**Exercise data**

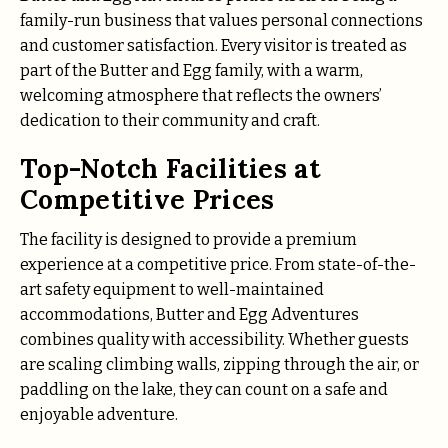
family-run business that values personal connections
and customer satisfaction. Every visitor is treated as
part of the Butter and Egg family, with a warm,
welcoming atmosphere that reflects the owners’
dedication to their community and craft.
Top-Notch Facilities at
Competitive Prices
The facility is designed to provide a premium
experience at a competitive price. From state-of-the-
art safety equipment to well-maintained
accommodations, Butter and Egg Adventures
combines quality with accessibility. Whether guests
are scaling climbing walls, zipping through the air, or
paddling on the lake, they can count on a safe and
enjoyable adventure.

**Assignment**
Output an exact copy of the lines beginning at the one that holds "combines quality with" and running through the final line of the records.

**Your solution**
combines quality with accessibility. Whether guests
are scaling climbing walls, zipping through the air, or
paddling on the lake, they can count on a safe and
enjoyable adventure.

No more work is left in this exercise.